Program file overhead
A standard CBM file consists of a 2 byte loading address followed by the data that is placed into memory starting at this address. In addition, if your machine program should be able to be started with "RUN", you need a BASIC stub that is loaded into memory from $0801 to $080c, typically followed by your machine program:
*=$0801 .word $080b ;address of next BASIC line .word LINENO ;line number, can be chosen between 0 and 63999 .byte $9e ;token for SYS command .byte $32,$30,$35,$39 ;address to jump to in ASCII code: "2059" .byte $00 ;end of BASIC line start lax #0 ;actually address of next BASIC line, $xx00 means end of BASIC program, use $xx for an opcode ; your code here
Together with the 2 byte load address, this makes an overhead of 14 bytes for your program, coming with A and X initialised to 0. To reduce this, you can
- omit the BASIC line and tell users to start your program by directly entering "SYS address"
- save your program from $0802 on, the byte at $0801 is recovered automatically after loading by the relink function. This reduces your program file size by 1 byte
- accept the loss and use the 2 byte establishing LINENO for something good, they are copied to zeropage addresses $39/$3a automatically, saving you the effort of initializing the addresses
- use an autostart method (see below)
Some compos also specify that the BASIC loader does not count towards the overall filesize, check the rules before you worry.
Unlike the Commodore 128, the Commodore 64 has no dedicated built-in auto-boot feature, but it is possible to autorun a program after loading by specifying the load address so that it overwrites a vector or address that is called by the operating system. There are multiple possibilities:
Overwriting CHROUT vector at $326-$327
The vector at address $326-$327 points at the CHROUT routine, normally at address $F1CA. If you put the entry address of your program into $326/27, your code will be called when the operating system wants to print "READY." after loading. Note that the vector at address $328-$329 points at the STOP routine that checks the status of Stop key indicator. Since this routine is called multiple times before your code is done loading, its default value $F6ED needs to be preserved.

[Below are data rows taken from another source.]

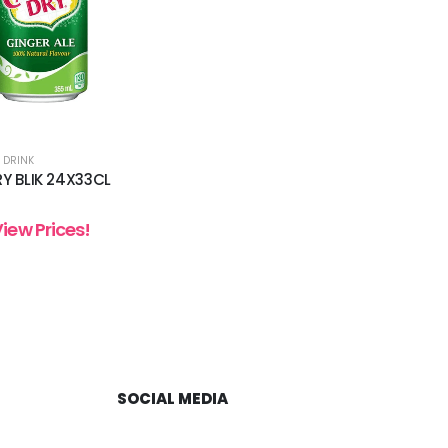
 DRINK
Y BLIK 24X33CL
View Prices!
SOCIAL MEDIA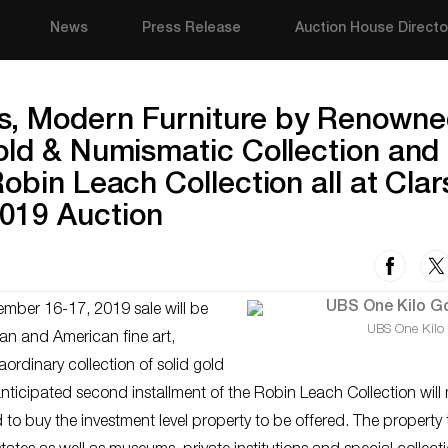
News
Press Release
Auction House Directo
s, Modern Furniture by Renown
old & Numismatic Collection and
obin Leach Collection all at Clar
019 Auction
mber 16-17, 2019 sale will be
UBS One Kilo
ean and American fine art,
ordinary collection of solid gold
 anticipated second installment of the Robin Leach Collection wil
to buy the investment level property to be offered. The property 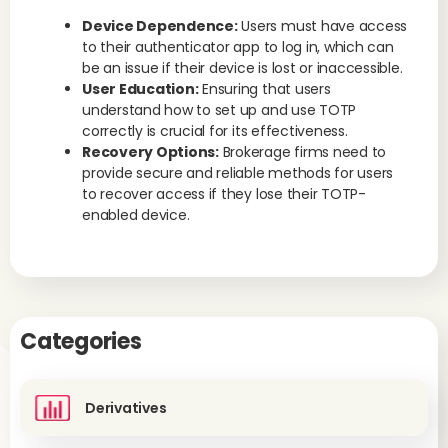
Device Dependence:
Users must have access
to their authenticator app to log in, which can
be an issue if their device is lost or inaccessible.
User Education:
Ensuring that users
understand how to set up and use TOTP
correctly is crucial for its effectiveness.
Recovery Options:
Brokerage firms need to
provide secure and reliable methods for users
to recover access if they lose their TOTP-
enabled device.
Categories
Derivatives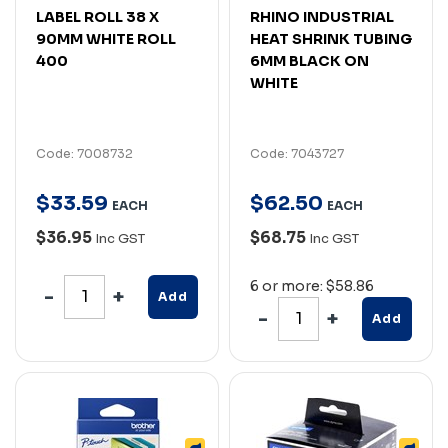
LABEL ROLL 38 X
RHINO INDUSTRIAL
90MM WHITE ROLL
HEAT SHRINK TUBING
400
6MM BLACK ON
WHITE
Code: 7008732
Code: 7043727
$
33
.
59
$
62
.
50
EACH
EACH
$36.95
$68.75
Inc GST
Inc GST
6 or more: $58.86
Add
Add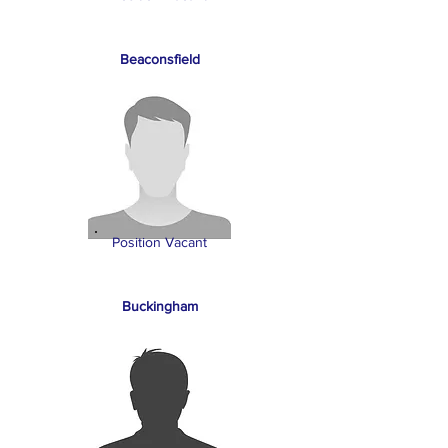
Beaconsfield
Position Vacant
Buckingham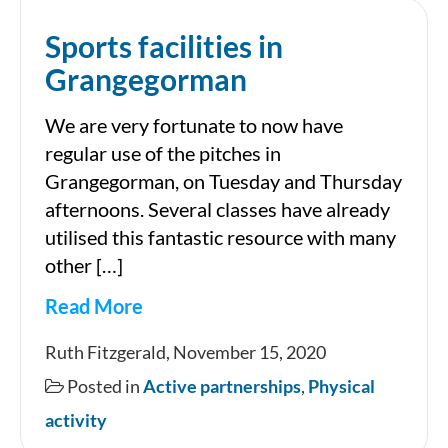
Sports facilities in
Grangegorman
We are very fortunate to now have
regular use of the pitches in
Grangegorman, on Tuesday and Thursday
afternoons. Several classes have already
utilised this fantastic resource with many
other […]
Read More
Sports
Ruth Fitzgerald, November 15, 2020
facilities
Posted in
Active partnerships
,
Physical
in
activity
Grangegorman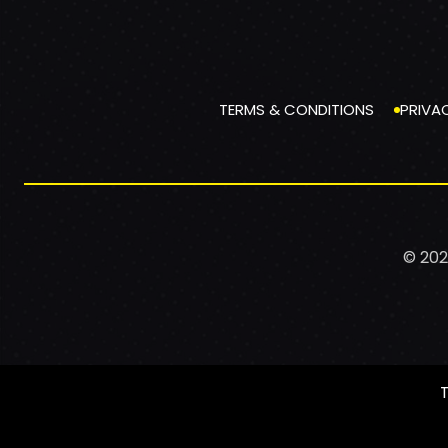
TERMS & CONDITIONS
PRIVA
© 202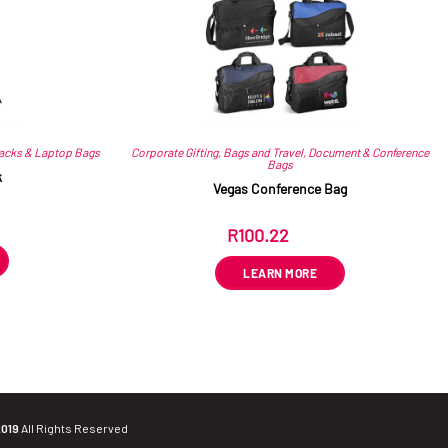
acks & Laptop Bags
Corporate Gifting
,
Bags and Travel
,
Document & Conference
Bags
k
Vegas Conference Bag
R
100.22
ex VAT
LEARN MORE
2019
All Rights Reserved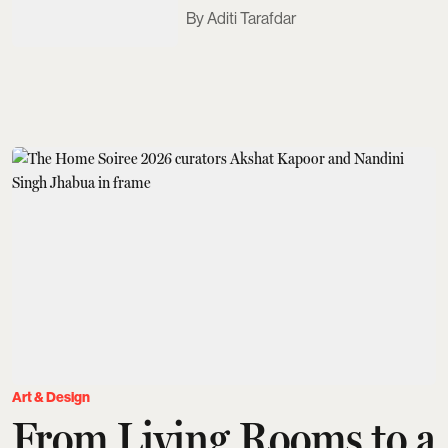
Aditi Tarafdar
Art & Design
From Living Rooms to a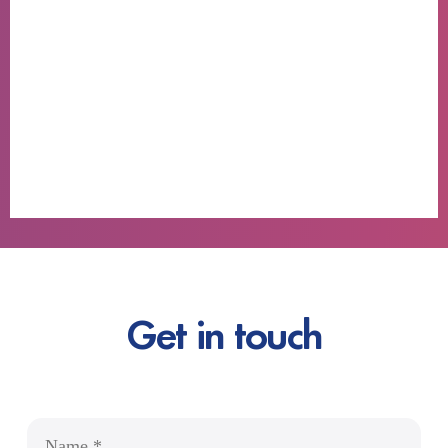
Get in touch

*=$0326 .word start .byte $ed,$f6 start ; rest of code
Together with the two byte load address, the overwritten CHROUT vector and the preserved STOP vector, your program file will have a deadweight of 6 byte: $26 $03 $0a $03 $ed $f6, less than half of the standard version with a BASIC stub with SYS
- If your program after $32a is longer than 214 byte, part of your program will load into the screen at $400. Thus, issuing a clear screen will overwrite your program. It is possible to move the screen memory somewhere else, but that requires storing a new value into address $D018, which when done with an LDA # / STA pair will cost you 5 byte
- Since you changed the CHROUT pointer, standard KERNAL functions for printing won't work. For output of single characters, you can still use the direct address $F1CA. Alternatively, you can restore the vectors by calling $FD15, which will overwrite the memory $314 to $333 with the default values.
- The memory area $33C-$3FB is the datasette buffer, thus loading a program into this area won't work when loading from a cassette.

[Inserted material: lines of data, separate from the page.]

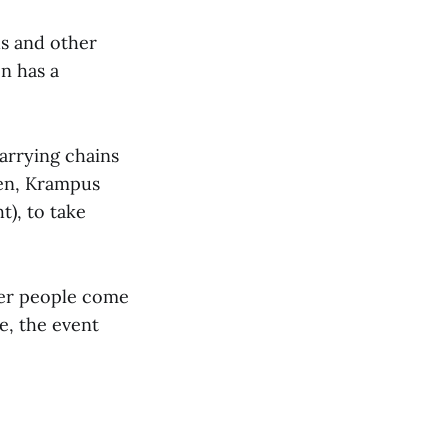
us and other
on has a
carrying chains
ren, Krampus
), to take
her people come
e, the event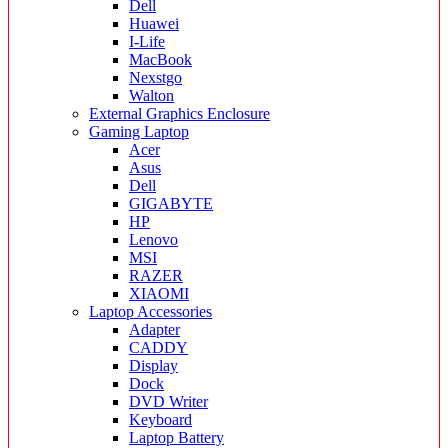
Dell
Huawei
I-Life
MacBook
Nexstgo
Walton
External Graphics Enclosure
Gaming Laptop
Acer
Asus
Dell
GIGABYTE
HP
Lenovo
MSI
RAZER
XIAOMI
Laptop Accessories
Adapter
CADDY
Display
Dock
DVD Writer
Keyboard
Laptop Battery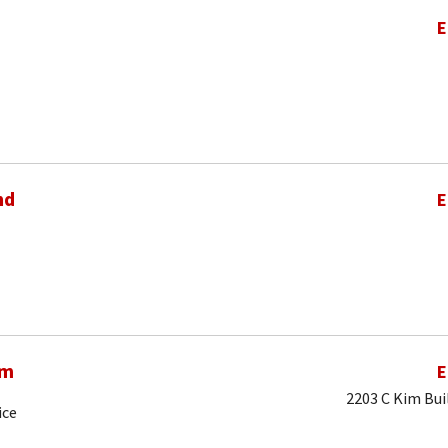
E
nd
E
am
E
2203 C Kim Bui
ice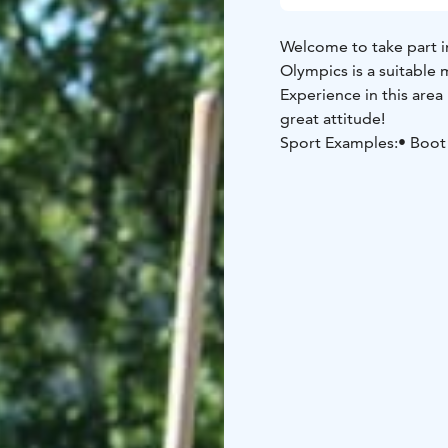
Welcome to take part in
Olympics is a suitable m
Experience in this area 
great attitude!
Sport Examples:
• Boot
the Cow Challenge
Is your team ready to t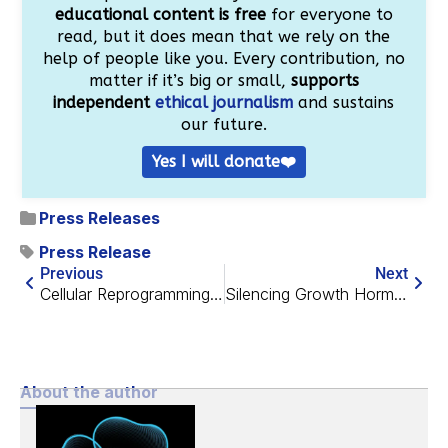
educational content is free
for everyone to
read, but it does mean that we rely on the
help of people like you. Every contribution, no
matter if it’s big or small,
supports
independent
ethical journalism
and sustains
our future.
Yes I will donate❤️
Press Releases
Press Release
Previous
Next
Cellular Reprogramming Rescues Memory-Encoding Neurons
Silencing Growth Hormone Has Strong Effects in Mouse Brains
About the author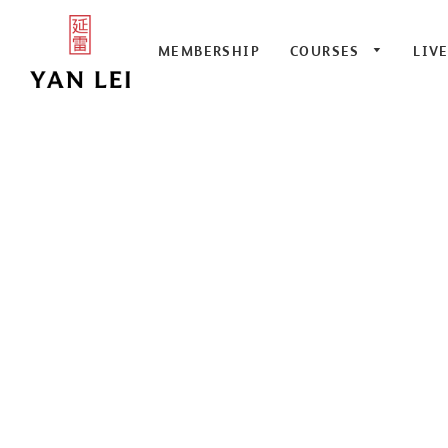
MEMBERSHIP
COURSES
LIV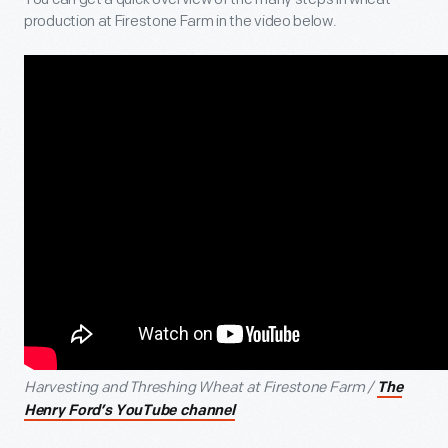
production at Firestone Farm in the video below.
Harvesting and Threshing Wheat at Firestone Farm /
The
Henry Ford’s YouTube channel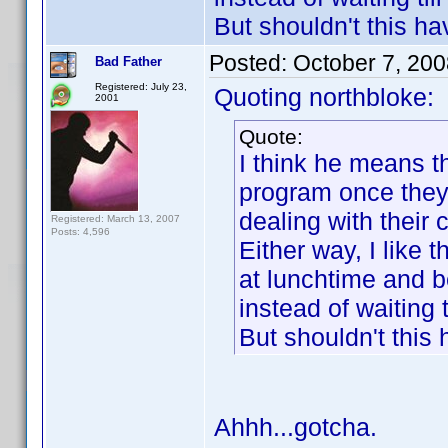
But shouldn't this h
Posted:
October 7, 20
Bad Father
Registered: July 23,
Quoting northbloke:
2001
Quote:
I think he means t
program once they'
dealing with their c
Registered: March 13, 2007
Posts: 4,596
Either way, I like 
at lunchtime and b
instead of waiting t
But shouldn't this
Ahhh...gotcha.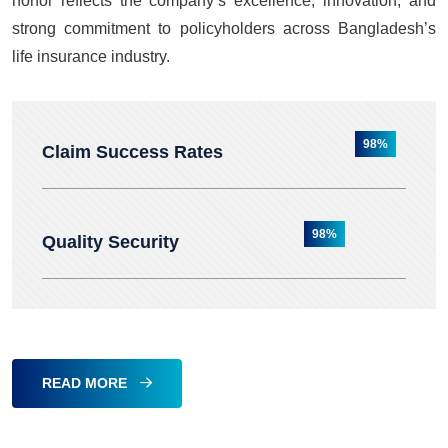
honor reflects the company’s excellence, innovation, and
strong commitment to policyholders across Bangladesh’s
life insurance industry.
98%
Claim Success Rates
98%
Quality Security
READ MORE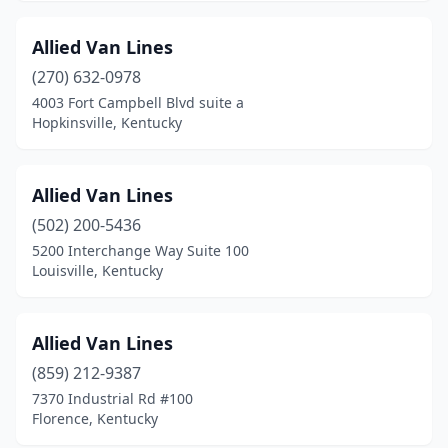
Allied Van Lines
(270) 632-0978
4003 Fort Campbell Blvd suite a
Hopkinsville, Kentucky
Allied Van Lines
(502) 200-5436
5200 Interchange Way Suite 100
Louisville, Kentucky
Allied Van Lines
(859) 212-9387
7370 Industrial Rd #100
Florence, Kentucky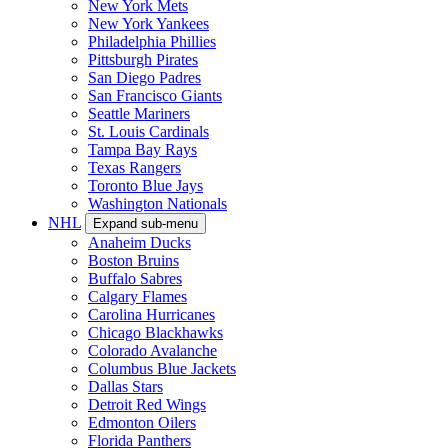
New York Mets
New York Yankees
Philadelphia Phillies
Pittsburgh Pirates
San Diego Padres
San Francisco Giants
Seattle Mariners
St. Louis Cardinals
Tampa Bay Rays
Texas Rangers
Toronto Blue Jays
Washington Nationals
NHL
Expand sub-menu
Anaheim Ducks
Boston Bruins
Buffalo Sabres
Calgary Flames
Carolina Hurricanes
Chicago Blackhawks
Colorado Avalanche
Columbus Blue Jackets
Dallas Stars
Detroit Red Wings
Edmonton Oilers
Florida Panthers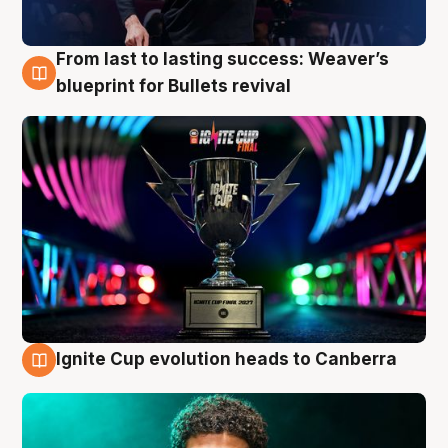
From last to lasting success: Weaver’s
3 Aug
blueprint for Bullets revival
Ignite Cup evolution heads to Canberra
3 Aug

Overwriting BASIC idle loop vector at $302-$303
After loading the program, the BASIC idle loop will be called. By overwriting the vector at $302/$303 it is possible to autostart your program. Since the memory before $302 can be safely overwritten, the program would be arranged so that $303 is the last address of your program. If your program requires a loop back to the start, the vector can be used as part of a JMP where the following two bytes are already there, saving one byte in comparison to a loop done with a branch command.
*=$304 - (end - start) start: ;your code here ; ... jmp start ;the address for start lies in $302/$303, thus will be called by the Kernal after loading end:
In cases where the vector has a practical use, the overhead in filesize is only the 2 byte loading address. For programs larger than 93 byte keep in mind that addresses before $2A7 are in use by the Kernal.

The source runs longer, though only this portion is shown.